DNS-Based Environment Determination
- by zvolkov
Found the following here. The questions is: where can I find more details on how exactly implement this on Windows? Any guide or how-to anybody? Or maybe you can provide your invaluable suggestions?
Specifically, how do I make so that "all QA servers would first resolve entries in qa.example.com first and then if that lookup failed they would try example.com" (I'm a dev, not a DNS specialist, but our IT Support has refused to help on this:()
Use DNS Based Environment
Determination for your servers.
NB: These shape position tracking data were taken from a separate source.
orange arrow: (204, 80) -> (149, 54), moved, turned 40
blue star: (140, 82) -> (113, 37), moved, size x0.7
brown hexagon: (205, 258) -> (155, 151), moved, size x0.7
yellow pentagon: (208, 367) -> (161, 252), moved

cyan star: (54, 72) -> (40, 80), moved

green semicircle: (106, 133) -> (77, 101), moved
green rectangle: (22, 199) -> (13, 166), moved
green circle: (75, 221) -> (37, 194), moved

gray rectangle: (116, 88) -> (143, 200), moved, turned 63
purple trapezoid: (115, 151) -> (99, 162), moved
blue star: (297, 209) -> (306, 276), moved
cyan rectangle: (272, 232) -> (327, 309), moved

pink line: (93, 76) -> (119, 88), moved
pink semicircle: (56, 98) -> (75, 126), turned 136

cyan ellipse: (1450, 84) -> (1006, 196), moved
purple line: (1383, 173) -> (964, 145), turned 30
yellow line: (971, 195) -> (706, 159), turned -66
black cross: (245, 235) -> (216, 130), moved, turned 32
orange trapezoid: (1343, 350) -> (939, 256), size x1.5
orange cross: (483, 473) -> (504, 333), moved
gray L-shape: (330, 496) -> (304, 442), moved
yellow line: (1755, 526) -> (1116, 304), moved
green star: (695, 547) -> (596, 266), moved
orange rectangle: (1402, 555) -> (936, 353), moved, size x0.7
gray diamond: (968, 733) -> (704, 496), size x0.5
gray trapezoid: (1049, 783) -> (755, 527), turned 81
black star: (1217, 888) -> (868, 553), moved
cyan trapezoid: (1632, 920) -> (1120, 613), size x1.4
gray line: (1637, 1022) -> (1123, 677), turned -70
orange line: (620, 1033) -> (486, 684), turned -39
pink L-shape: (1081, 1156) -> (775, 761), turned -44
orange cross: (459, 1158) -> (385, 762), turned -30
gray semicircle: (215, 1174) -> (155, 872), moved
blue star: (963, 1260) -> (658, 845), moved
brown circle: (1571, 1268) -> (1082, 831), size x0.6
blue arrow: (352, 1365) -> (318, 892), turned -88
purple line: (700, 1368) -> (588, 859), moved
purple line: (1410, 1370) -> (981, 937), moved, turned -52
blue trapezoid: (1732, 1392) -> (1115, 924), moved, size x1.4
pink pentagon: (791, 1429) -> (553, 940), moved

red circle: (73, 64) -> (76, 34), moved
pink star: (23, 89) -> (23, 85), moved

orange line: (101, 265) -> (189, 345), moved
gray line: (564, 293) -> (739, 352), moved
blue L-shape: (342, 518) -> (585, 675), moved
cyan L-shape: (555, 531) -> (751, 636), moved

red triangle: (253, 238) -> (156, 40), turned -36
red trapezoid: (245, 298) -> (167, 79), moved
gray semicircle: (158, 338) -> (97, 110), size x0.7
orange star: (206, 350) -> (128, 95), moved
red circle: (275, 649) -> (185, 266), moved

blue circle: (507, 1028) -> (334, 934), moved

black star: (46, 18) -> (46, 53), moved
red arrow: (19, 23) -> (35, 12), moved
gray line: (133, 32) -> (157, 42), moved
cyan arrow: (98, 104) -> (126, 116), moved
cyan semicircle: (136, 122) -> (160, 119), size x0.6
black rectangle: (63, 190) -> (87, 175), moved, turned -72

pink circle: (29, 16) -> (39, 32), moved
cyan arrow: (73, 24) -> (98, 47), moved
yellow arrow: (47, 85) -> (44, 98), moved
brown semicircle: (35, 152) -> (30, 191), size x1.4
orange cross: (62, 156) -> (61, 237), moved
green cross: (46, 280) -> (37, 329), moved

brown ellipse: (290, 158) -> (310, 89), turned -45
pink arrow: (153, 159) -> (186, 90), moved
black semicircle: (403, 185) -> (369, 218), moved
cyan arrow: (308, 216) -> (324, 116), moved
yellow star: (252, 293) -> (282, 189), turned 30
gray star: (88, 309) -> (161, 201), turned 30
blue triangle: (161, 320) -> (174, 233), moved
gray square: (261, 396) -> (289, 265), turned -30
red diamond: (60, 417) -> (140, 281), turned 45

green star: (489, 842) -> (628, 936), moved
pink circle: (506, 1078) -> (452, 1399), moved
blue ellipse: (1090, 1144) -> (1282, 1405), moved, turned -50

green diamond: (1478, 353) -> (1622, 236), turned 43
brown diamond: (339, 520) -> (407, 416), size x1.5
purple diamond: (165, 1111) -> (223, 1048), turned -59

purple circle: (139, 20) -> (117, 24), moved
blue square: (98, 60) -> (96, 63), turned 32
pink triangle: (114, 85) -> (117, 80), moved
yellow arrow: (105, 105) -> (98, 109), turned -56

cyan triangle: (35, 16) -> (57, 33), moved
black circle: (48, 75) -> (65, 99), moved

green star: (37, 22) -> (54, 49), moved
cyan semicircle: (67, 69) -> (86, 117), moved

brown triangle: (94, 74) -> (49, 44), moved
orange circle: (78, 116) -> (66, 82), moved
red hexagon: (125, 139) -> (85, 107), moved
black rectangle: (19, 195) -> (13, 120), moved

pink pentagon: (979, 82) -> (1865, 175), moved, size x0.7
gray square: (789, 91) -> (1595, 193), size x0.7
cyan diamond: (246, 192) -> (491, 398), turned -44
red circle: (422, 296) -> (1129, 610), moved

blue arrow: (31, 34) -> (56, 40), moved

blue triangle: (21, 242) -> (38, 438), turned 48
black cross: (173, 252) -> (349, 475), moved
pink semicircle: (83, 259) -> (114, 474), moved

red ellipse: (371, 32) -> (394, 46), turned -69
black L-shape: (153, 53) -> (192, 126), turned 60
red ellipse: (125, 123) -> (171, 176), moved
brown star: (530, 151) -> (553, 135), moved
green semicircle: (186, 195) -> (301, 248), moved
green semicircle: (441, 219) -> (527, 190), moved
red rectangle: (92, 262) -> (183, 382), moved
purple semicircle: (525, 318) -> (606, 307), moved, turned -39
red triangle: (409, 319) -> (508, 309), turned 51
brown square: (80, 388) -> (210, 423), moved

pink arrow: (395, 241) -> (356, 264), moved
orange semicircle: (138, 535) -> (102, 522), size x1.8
Do
this by initially splitting your top
level domain into a number of sub
domains depending on their function,
and then creating DNS Service Names in
each of the sub domains pointing to
the relevant server for that service.
Based on the list above we would then
have:
* clientdb.prod.example.com for Production
* clientdb.perf.example.com for Performance Testing
* clientdb.qa.example.com for QA
* clientdb.dev.example.com for Development
Servers then resolve entries in their
relevant sub domain by function. That
is, all QA servers would first resolve
entries in qa.example.com first and
then if that lookup failed they would
try example.com. This allows you to
have a single configuration entry for
your client database hostname
(clientdb) that would resolve
correctly in all environments. This
technique has the added advantage of
still having global services defined
in a common top level domain.
This seems to be related to Providing "split horizon" DNS service. Reading that, I see that I will probably need separate DNS Server for each environment. Is this true or does Windows support some form of "tagging" the records to be visible depending on the requestor's IP?